Controversial documentaries are very in at the minute – just look at the conversation surrounding the insane Finding Neverland documentary.
Now Netflix is set to air potentially its most opinion-splitting piece of content to date in The Disappearance of Madeleine McCann which will launch on the streaming service tomorrow (Friday March 15).
The eight-part docu-series aims to offer a detailed and “unique” look at the investigation into Madeleine’s disappearance. It will take interviews from 40 contributors in never-before-heard testimonies, existing interviews, archival footage and reenactments in an attempt to piece together the extraordinary circumstances surrounding the case.
The documentary’s release has already been met with controversy after it was slammed by Madeleine’s parents Kate and Gerry McCann.

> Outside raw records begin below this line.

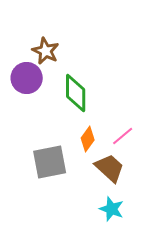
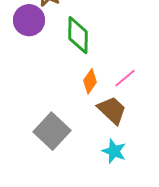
gray square: (50, 162) -> (52, 131), moved, turned -36

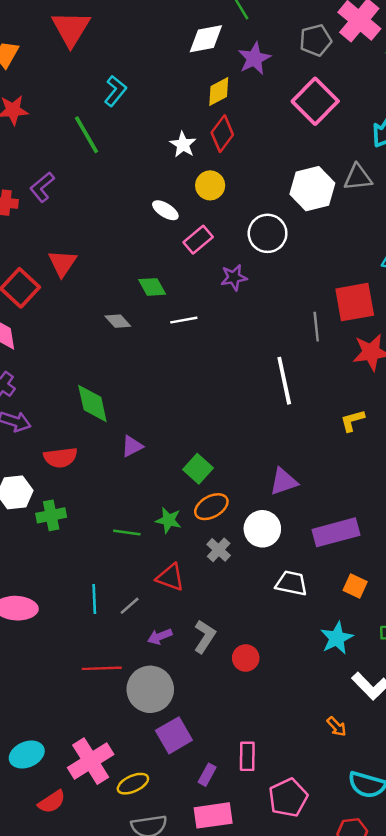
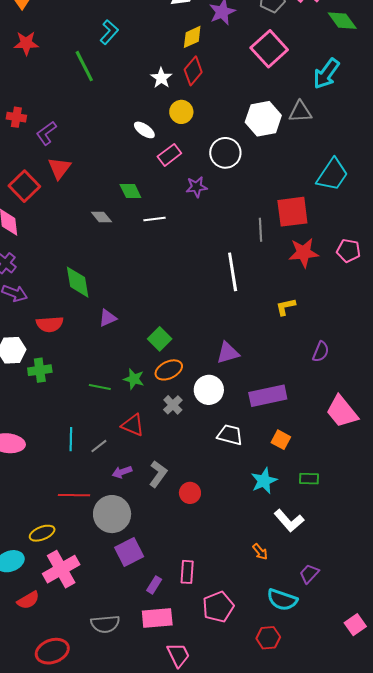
purple L-shape: (42, 187) -> (46, 133), moved
yellow ellipse: (133, 784) -> (42, 533), moved

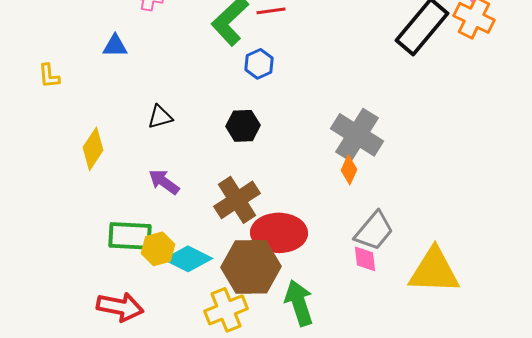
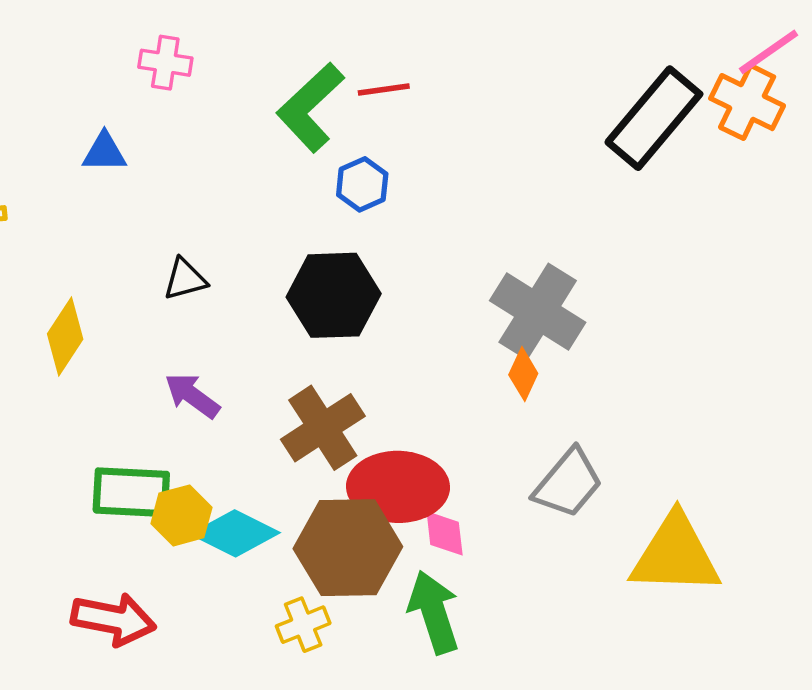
black hexagon: (243, 126) -> (334, 295), size x1.5
pink diamond: (365, 259) -> (445, 533), moved
yellow cross: (226, 310) -> (303, 625), size x0.7

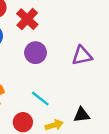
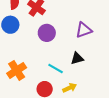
black triangle: (82, 115) -> (77, 58), moved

In their only statement about the docu-series, the McCanns said: “We are aware that Netflix are planning to screen a documentary in March 2019 about Madeleine’s disappearance.
“We did not see – and still do not see – how this programme will help the search for Madeleine and, particularly given there is an active police investigation, it could potentially hinder it.
“Consequently, our views and preferences are not reflected in the programme. We will not be making any further statements or giving interviews regarding this programme.”
Madeleine disappeared in May 2007, while on holiday with her family in Praia da Luz, a resort town in the Algarve, Portugal.
She was left, along with her two-year-old twin siblings, to sleep in their apartment while Gerry and Kate ate with friends in a restaurant nearby.
The children were checked on periodically until Madeleine’s mum discovered that she had gone missing at around 10pm.
Since then a global search has been underway, in what has become one of the most talked about cases in recent history.
Originally set to air last year, the project was delayed and will now air just before the 12-year anniversary of her disappearance.